#### [Extracted page text data]
************

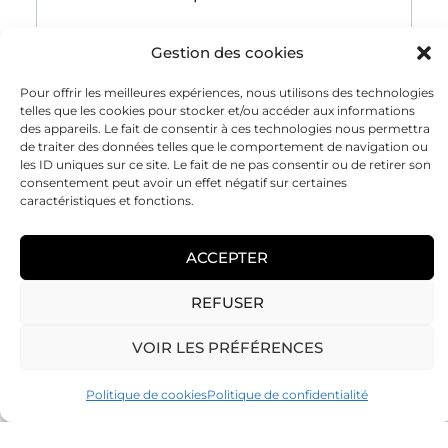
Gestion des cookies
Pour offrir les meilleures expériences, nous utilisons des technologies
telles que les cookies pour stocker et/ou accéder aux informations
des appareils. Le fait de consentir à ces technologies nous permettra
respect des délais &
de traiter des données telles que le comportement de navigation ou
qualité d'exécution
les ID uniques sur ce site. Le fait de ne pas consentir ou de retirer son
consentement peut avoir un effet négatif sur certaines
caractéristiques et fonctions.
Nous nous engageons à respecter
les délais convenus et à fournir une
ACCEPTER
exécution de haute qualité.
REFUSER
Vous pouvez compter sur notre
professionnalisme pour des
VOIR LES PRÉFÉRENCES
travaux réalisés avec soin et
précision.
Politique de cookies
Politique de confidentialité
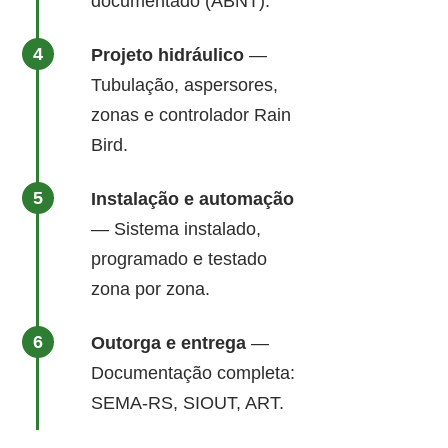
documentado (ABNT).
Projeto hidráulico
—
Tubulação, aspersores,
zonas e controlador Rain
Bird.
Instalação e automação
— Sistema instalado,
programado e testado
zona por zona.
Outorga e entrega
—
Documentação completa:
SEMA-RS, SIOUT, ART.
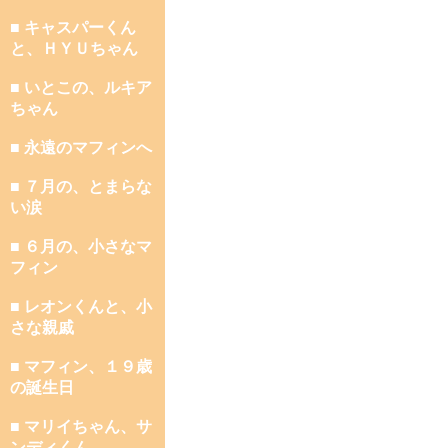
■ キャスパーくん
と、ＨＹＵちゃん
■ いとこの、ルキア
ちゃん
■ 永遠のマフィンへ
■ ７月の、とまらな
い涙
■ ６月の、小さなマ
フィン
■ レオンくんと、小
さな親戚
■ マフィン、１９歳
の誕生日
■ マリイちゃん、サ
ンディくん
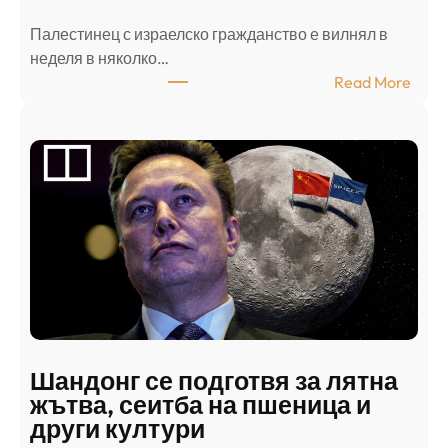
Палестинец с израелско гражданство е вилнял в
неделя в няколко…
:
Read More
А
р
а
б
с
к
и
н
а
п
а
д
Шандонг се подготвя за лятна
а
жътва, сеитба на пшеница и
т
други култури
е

************

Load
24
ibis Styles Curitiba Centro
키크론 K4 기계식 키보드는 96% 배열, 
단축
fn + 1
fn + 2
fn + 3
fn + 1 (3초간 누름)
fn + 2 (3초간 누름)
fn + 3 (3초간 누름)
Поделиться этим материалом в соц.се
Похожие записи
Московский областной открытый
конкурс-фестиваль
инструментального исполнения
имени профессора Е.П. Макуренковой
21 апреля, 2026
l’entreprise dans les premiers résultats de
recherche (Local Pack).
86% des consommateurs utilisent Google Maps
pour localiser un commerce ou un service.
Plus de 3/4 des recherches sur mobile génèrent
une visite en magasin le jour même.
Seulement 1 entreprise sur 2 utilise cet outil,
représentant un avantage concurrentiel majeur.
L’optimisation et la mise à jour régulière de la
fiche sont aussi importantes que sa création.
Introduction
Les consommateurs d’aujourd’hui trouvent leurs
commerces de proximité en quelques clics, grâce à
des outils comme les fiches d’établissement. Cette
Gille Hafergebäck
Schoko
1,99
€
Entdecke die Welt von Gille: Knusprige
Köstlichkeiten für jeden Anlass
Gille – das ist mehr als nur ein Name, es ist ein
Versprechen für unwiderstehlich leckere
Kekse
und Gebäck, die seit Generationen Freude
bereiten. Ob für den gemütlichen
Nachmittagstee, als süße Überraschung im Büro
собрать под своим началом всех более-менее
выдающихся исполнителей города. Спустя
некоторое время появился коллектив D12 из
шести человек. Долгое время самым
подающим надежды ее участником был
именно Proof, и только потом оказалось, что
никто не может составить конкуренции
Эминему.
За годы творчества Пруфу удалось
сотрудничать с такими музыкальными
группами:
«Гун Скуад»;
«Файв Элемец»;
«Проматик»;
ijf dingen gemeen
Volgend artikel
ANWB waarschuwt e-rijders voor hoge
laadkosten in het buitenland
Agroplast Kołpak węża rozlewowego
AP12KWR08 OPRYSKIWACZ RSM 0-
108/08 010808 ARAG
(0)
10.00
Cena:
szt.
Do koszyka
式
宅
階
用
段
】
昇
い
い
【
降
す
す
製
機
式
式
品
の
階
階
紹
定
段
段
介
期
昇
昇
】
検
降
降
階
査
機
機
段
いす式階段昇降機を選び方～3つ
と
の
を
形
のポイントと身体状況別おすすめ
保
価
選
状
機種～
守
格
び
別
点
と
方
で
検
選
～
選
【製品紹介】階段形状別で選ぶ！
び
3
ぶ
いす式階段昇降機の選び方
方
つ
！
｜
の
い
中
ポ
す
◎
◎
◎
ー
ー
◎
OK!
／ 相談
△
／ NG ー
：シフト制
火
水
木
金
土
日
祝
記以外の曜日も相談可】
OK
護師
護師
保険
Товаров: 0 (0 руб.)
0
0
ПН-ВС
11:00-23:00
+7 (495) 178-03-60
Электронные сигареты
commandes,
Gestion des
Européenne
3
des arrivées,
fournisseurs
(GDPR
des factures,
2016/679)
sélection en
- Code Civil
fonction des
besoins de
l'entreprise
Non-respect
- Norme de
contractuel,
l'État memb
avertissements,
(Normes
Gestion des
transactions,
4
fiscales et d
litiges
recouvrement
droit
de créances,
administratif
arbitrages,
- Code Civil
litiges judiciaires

************

#### [WORK TO COMPLETE]
Each line in the entries above, starting at the line with "記以外の曜日も相談可】" and ending at the line with "litiges judiciaires", is to be printed exactly, and only those lines.

#### [TASK RESPONSE]
記以外の曜日も相談可】
OK
護師
護師
保険
Товаров: 0 (0 руб.)
0
0
ПН-ВС
11:00-23:00
+7 (495) 178-03-60
Электронные сигареты
commandes,
Gestion des
Européenne
3
des arrivées,
fournisseurs
(GDPR
des factures,
2016/679)
sélection en
- Code Civil
fonction des
besoins de
l'entreprise
Non-respect
- Norme de
contractuel,
l'État memb
avertissements,
(Normes
Gestion des
transactions,
4
fiscales et d
litiges
recouvrement
droit
de créances,
administratif
arbitrages,
- Code Civil
litiges judiciaires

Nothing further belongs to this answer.